_RECORD SET_
——

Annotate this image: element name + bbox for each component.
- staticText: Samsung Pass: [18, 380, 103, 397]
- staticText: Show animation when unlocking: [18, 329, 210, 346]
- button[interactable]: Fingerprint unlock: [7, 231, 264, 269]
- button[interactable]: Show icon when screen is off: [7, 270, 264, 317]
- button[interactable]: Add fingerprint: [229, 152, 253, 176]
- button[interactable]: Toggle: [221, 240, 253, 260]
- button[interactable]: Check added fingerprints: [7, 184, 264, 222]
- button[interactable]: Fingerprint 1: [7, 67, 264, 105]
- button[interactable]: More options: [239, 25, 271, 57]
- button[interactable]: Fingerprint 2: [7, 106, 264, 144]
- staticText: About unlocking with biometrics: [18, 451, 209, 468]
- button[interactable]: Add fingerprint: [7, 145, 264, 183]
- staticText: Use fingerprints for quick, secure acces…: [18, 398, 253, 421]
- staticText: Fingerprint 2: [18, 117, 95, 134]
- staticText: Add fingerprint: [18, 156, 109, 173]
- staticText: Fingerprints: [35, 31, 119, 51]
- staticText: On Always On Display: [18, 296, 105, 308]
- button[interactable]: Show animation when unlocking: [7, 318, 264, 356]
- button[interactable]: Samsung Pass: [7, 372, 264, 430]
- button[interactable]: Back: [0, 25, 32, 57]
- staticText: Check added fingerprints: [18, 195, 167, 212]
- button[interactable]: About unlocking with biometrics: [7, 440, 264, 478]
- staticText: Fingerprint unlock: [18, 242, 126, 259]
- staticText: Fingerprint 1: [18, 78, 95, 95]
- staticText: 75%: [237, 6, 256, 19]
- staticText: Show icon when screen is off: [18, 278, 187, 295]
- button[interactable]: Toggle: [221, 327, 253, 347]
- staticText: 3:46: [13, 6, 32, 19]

——

Write only the number of lines in the entries that contain the word "Show".

_ANSWER SECTION_
4